BEGIN
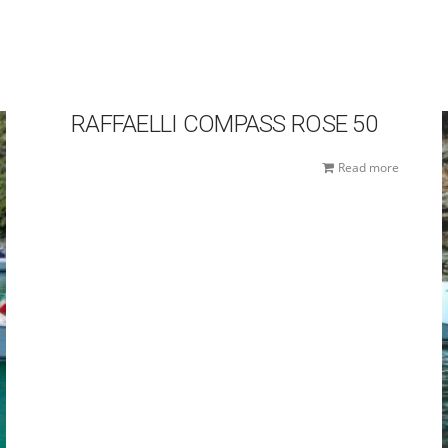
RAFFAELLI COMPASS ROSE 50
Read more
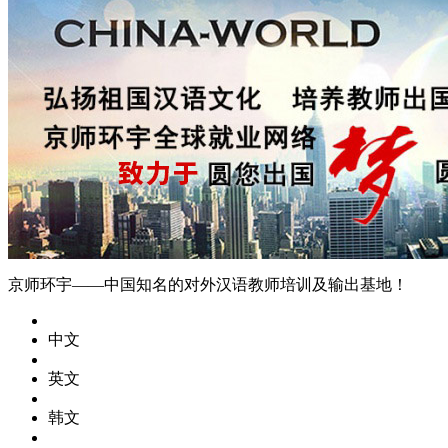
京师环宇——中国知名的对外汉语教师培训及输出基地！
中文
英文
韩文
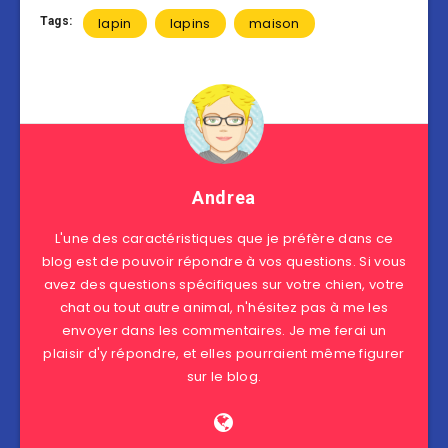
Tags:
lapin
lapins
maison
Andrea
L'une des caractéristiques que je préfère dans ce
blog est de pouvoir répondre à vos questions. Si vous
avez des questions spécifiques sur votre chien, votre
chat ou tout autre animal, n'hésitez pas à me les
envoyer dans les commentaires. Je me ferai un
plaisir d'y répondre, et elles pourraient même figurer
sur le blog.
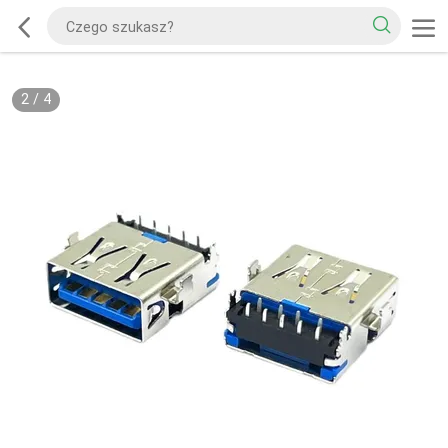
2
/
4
END
BEGIN
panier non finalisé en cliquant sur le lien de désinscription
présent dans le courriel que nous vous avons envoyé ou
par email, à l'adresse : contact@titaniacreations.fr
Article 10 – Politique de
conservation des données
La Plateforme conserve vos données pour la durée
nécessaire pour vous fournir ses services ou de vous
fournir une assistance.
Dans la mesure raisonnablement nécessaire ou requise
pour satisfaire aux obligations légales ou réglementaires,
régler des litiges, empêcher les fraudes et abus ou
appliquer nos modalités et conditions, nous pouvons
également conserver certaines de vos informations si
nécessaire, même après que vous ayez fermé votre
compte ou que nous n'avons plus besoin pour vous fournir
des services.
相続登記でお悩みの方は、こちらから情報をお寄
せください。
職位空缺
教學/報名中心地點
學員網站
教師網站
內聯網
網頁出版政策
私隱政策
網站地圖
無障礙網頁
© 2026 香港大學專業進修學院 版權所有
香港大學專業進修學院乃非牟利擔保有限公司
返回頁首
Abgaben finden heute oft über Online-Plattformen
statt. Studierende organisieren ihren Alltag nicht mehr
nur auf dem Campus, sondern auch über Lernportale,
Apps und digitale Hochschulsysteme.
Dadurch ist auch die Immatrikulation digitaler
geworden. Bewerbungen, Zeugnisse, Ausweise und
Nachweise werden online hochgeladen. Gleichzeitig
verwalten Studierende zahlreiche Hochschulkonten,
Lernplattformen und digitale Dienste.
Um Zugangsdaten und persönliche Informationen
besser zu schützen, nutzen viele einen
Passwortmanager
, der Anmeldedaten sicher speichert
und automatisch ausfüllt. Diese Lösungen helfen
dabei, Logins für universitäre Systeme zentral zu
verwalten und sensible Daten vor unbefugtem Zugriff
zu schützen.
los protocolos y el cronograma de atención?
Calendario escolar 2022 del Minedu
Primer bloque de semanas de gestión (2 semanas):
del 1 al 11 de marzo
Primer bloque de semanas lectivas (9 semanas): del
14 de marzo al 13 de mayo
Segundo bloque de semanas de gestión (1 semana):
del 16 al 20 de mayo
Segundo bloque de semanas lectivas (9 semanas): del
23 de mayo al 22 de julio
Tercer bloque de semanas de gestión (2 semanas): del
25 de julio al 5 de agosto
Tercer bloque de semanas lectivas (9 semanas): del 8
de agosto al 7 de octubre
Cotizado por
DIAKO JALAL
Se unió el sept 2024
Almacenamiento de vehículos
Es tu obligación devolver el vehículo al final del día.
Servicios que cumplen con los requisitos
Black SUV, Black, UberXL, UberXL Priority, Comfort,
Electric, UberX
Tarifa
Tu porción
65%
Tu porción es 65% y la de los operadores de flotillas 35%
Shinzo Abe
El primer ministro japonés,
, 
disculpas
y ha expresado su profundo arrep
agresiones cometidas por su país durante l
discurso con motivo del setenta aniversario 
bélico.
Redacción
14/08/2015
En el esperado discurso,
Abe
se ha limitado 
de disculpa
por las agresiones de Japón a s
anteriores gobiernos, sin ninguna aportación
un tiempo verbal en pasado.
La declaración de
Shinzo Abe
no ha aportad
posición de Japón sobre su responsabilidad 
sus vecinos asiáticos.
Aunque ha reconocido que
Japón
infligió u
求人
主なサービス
END
PROBLEM =
In the listing above, find the line with "Lernplattformen und digitale Dienste." and the line with "Segundo bloque de semanas lectivas"; output exactly those lines and all lines between them.

COMPLETED TASK =
Lernplattformen und digitale Dienste.
Um Zugangsdaten und persönliche Informationen
besser zu schützen, nutzen viele einen
Passwortmanager
, der Anmeldedaten sicher speichert
und automatisch ausfüllt. Diese Lösungen helfen
dabei, Logins für universitäre Systeme zentral zu
verwalten und sensible Daten vor unbefugtem Zugriff
zu schützen.
los protocolos y el cronograma de atención?
Calendario escolar 2022 del Minedu
Primer bloque de semanas de gestión (2 semanas):
del 1 al 11 de marzo
Primer bloque de semanas lectivas (9 semanas): del
14 de marzo al 13 de mayo
Segundo bloque de semanas de gestión (1 semana):
del 16 al 20 de mayo
Segundo bloque de semanas lectivas (9 semanas): del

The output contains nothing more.